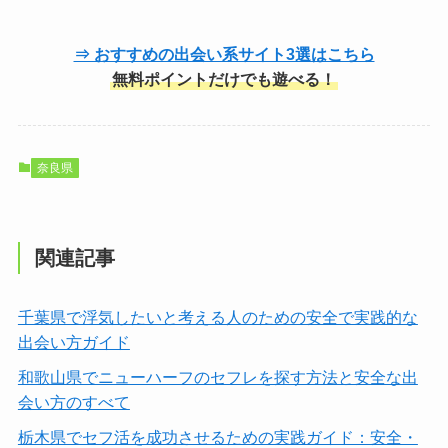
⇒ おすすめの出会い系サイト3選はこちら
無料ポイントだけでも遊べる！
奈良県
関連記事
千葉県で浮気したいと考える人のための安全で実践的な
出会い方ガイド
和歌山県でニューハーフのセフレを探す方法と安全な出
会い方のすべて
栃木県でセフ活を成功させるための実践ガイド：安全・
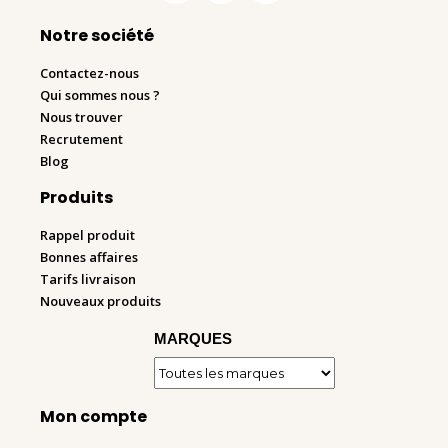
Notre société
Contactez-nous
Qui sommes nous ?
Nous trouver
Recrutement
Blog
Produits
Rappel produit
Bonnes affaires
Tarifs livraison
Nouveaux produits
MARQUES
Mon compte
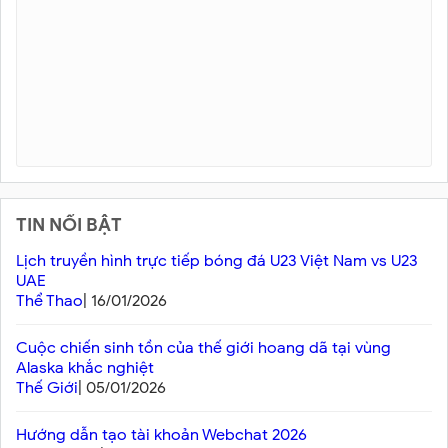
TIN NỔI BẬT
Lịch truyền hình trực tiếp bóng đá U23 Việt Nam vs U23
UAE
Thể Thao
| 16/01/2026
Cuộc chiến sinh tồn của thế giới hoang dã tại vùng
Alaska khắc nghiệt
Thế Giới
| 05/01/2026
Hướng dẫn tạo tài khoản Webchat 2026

» TASK ITEM
All the lines above are to be reproduced exactly, except the pictures.

» WRITTEN SOLUTION
⇒ おすすめの出会い系サイト3選はこちら
無料ポイントだけでも遊べる！
奈良県
関連記事
千葉県で浮気したいと考える人のための安全で実践的な
出会い方ガイド
和歌山県でニューハーフのセフレを探す方法と安全な出
会い方のすべて
栃木県でセフ活を成功させるための実践ガイド：安全・
Notre société
Contactez-nous
Qui sommes nous ?
Nous trouver
Recrutement
Blog
Produits
Rappel produit
Bonnes affaires
Tarifs livraison
Nouveaux produits
MARQUES
Mon compte
TIN NỔI BẬT
Lịch truyền hình trực tiếp bóng đá U23 Việt Nam vs U23
UAE
Thể Thao
| 16/01/2026
Cuộc chiến sinh tồn của thế giới hoang dã tại vùng
Alaska khắc nghiệt
Thế Giới
| 05/01/2026
Hướng dẫn tạo tài khoản Webchat 2026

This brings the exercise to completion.